Well if you approach things from physics, then there is substantive evidence to say it's wrong.
Those specs produce a frame with less power than the old ps90 whatever fed used to use, functionally.
Lower balance point, shifts the sweet spot of the frame down, meaning the upper hoop (which fed uses frequently) has less trampoline.
Less swing weight means less hitting weight, and less inertia. Less plow through, less force.
The logical step next is to say, well this is a 97 which has way more power than a mid!
Manufacturers and retailers a like love to drown you in the myth that a bigger head size yields more power. But they don't explain how. Because it suits the narrative that if you want more power, you need the bigger frame, which means you need to buy that bigger frame.
But, if you can hold the actual effective string tension constant, the two frames will have the same power, all other things held equal. That means that you have to find what tension/string would have the same stiffness as the 47~lbs in the mid. And we see that same sort of change in fed's tension. He went from 44-48lbs in his 90, to 57-59lbs in his 97. A marked and significant tension increase around 15-23%.
Bigger head size makes for lower effective tension. Meaning 55lbs in a 90 has way less trampoline than 55lbs in a 100. So the 100 has more "power" when they're both strung the same way. But you can compensate for that by stringing at different tension.
But don't take my word for a larger head size not providing more power:
http://twu.tennis-warehouse.com/learning_center/specsandspeed.php:
So, Federer has found a way to
hit harder on all his shots (because producing the same pace/spin while taking the ball on average earlier means putting in more force). Which means he has to be swinging significantly faster to compensate for the loss of mass (which is laughable considering how fast he swung already, and that he's using more compact technique if anything), and then faster more to add the necessary extra power to hit harder. Which combined with taking the ball earlier, means a dramatically higher degree of difficulty in regards to timing. So at the age of 36, with his receding hairline (signs of decreased testosterone/aging), federer has either actually broken human nature and found a way to have better hand eye coordination/timing/racquet head speed than he did during what are considered peak performance years (in terms of muscle strength, recovery, hand eye coordination, neural response times etc etc). OR the specs aren't right.
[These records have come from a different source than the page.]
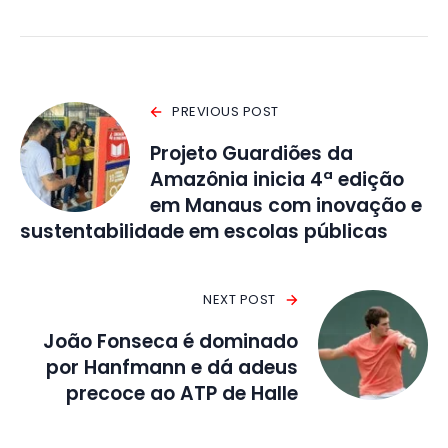
PREVIOUS POST
Projeto Guardiões da
Amazônia inicia 4ª edição
em Manaus com inovação e
sustentabilidade em escolas públicas
NEXT POST
João Fonseca é dominado
por Hanfmann e dá adeus
precoce ao ATP de Halle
What seems rational to you? Combine that with the freakish number of majors won with heavier racquets on all different surface types and game styles. Or just fed's 17 with 350+. Moya, guga, sampras, agassi, safin, wawrinka, djokovic, murray, cilic, delpotro, nadal...
Is it possible that the industry just doubled down, to buttress a pillar of profit that if proven wrong could be a marketing catastrophe? Is that so hard to imagine a possibility? That this was a match used racquet that p1 spent less than 10 minutes changing the weight of? Or someone else did? Or numbers posted were off? Or that a machine wasn't calibrated correctly? Or a slew of other things that could cause these numbers to be off?